When you go to finance a home, whether or not you qualify for a FHA jumbo loan is going to depend on what Fannie Mae and Freddie Mac say about the conforming loan limits in your area.
And in the Chicago area (as well as many other parts of the country), the conforming loan limit is $417,000. For FHA loans, it’s $410,000. But in plenty of other parts of the country, home buyers can finance up to $729,750 because they are considered “high-cost” areas.
And the Chicago and Illinois Realtors’ associations are trying to muster support to convince the agencies to raise the loan limit for high-cost portions of the Chicago area.
According to the Chicago Tribune:
“This is at the crux of the problem with the marketplace here,” said David Hanna, a former president of the Chicago Association of Realtors and a member of a local task force trying to change the loan formula for the Chicago area. “The loan limit here is the same as it is in Dayton or Columbus or Peoria or Pekin. That’s crazy. It’s fundamentally unfair. Everything else here mirrors higher-cost areas in other parts of the country.”

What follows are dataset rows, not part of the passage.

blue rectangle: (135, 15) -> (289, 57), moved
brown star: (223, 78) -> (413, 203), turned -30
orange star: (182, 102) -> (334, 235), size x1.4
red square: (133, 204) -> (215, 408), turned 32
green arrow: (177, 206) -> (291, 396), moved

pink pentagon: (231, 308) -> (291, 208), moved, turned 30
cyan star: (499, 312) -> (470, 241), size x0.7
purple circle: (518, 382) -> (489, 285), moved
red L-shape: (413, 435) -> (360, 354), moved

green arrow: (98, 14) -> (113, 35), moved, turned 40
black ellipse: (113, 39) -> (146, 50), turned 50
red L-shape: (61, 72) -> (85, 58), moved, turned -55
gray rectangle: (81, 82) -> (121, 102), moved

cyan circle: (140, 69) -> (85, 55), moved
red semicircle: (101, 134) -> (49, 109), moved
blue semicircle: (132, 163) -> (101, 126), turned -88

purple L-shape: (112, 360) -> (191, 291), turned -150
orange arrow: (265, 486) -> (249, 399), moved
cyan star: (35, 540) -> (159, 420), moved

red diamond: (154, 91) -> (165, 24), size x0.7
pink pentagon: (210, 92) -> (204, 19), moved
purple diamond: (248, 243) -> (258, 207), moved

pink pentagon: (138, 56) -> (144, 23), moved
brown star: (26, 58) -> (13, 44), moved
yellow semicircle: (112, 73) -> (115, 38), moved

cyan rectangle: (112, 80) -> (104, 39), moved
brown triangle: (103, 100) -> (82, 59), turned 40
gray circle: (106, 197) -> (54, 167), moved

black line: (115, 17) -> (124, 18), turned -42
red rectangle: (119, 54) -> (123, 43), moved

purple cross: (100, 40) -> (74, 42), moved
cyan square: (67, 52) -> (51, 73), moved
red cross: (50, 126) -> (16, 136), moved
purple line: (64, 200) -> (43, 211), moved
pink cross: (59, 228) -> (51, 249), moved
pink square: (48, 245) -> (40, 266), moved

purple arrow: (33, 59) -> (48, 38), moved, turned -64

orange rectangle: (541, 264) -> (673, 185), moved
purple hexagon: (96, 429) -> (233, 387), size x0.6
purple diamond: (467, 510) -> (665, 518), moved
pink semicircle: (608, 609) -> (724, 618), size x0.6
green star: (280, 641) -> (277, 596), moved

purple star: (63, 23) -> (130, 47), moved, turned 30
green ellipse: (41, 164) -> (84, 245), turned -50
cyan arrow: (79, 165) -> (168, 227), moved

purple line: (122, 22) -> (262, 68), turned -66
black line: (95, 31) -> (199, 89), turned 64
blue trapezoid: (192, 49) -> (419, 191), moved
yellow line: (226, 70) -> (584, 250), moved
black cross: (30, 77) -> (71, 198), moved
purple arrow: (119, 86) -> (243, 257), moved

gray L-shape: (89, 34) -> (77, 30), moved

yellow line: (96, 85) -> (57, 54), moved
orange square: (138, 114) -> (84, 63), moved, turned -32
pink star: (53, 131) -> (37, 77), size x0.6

According to a brochure the group has developed to lobby the GSEs and congressional leaders, one remedy for the problem would be to base the lending limit for a Chicago-area county on 125 percent of the highest median home price of a given municipality within that county. Using 2006-2008 home values as an example, that would mean the lending limit would be $868,500 for Cook County, based on a median home price of $694,800 in Wilmette. Other county loan limits, using prices from the same time, would range from $417,625 in Kendall County to $1.125 million in Lake County.
If an increase of the jumbo loan limits for the Chicago area are approved through the Realtor Association efforts, many people think that the move would allow many homeowners who are currently up against the conforming loan limit to refinance into a more affordable loan program while rates are low.